Using Qure Analyzer
When you start up the Qure Analyzer, you will see the above depicted simple and clean main interface. There is no guesswork as where to find things. You can either create a new workload analysis, or open an existing one. For the purpose of this review, I am not going to create my own workload analysis, but rather focus on the demo analysis. This is to make the review “less subjective” and the numbers presented “more reproducible”. But before this, let me just show you how easy it is to create a new analysis:
By clicking on the “New Workload Analysis…” link you open the dialog above. As you can see, you have the choice of saving the raw data for the analysis either to file or to a SQL Server database. Each option has its own advantages and disadvantages. Saving to file offers greater portability, which might be useful when you collect data at a client’s side for later analysis in your office, for example. However, the maximum file size is capped at 4 GB. Saving to an SQL Server database on the other hand offers better performance and does not limit you to 4 GB. Of course you lose a fair chunk of the portability of the file approach. Also, the comparison of workloads is only available when the analysis is saved to a database. But more on this feature later on.
After opening the demo analysis, you arrive on the “Summary” page on a new tab. This summary gives you a high-level overview of the analysis, such as number of event and resource statistics. From there you can drill down to any deeper level of analysis. This can either be done by following the links in the “More information” column of any grid or by clicking on the details tab.
Both ways described above bring you to the “Details” tab where you can see the interface into the multi-dimensional analysis capabilities of the Qure Analyzer. This is also the heart of the Analyzer.

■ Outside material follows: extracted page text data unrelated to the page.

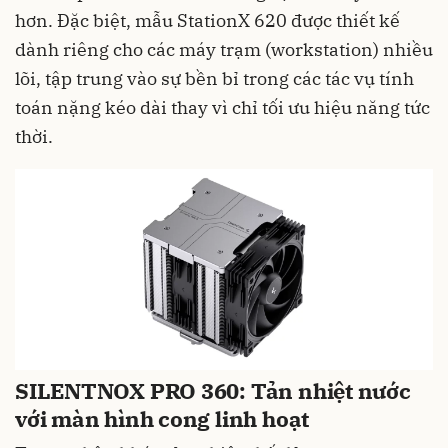
hơn. Đặc biệt, mẫu StationX 620 được thiết kế
dành riêng cho các máy trạm (workstation) nhiều
lõi, tập trung vào sự bền bỉ trong các tác vụ tính
toán nặng kéo dài thay vì chỉ tối ưu hiệu năng tức
thời.
SILENTNOX PRO 360: Tản nhiệt nước
với màn hình cong linh hoạt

Let’s have a closer look at this screen.
The left-hand side gives you full control on the grouping level of the right-hand grid. You can have many groupings over multiple columns and order and nest them in any way you like. Once you are happy with it, click “Apply” to apply them to the result grid.
In the same manner by which you define grouping levels, you can apply multiple filters to your workload to narrow down your analysis. There are three different types of filters available in the Qure Analyzer: Text Search, Discrete Values and Sliding Range Controls:
The “Text Search” feature allows you to specify a search string that must be contained in the batch name or body.
An example of the “Discrete Values” filter is show above. All the distinct applications in the workload form the set of discrete values to pick from.
Filtering on read operations is a good example for the “Sliding Range Controls” filter. Other common application cases would be “Duration” or “CPU usage”.
The right-hand side is dedicated to the grid that holds the results of the filtered and aggregated data of the analysis. Among the standard features that you can expect from the application, is the ability to expand and collapse each group and/or flexibly sorted the result grid by clicking on the column headers. Or reordering the column by dragging and dropping them in the place where you want them to be.
The lower part of the right-hand result pane is dedicated to either show a detailed explanation of the resource consumption of the batch template that is selected in the upper right grid.
Or show the actual SQL statements that comprise the batch.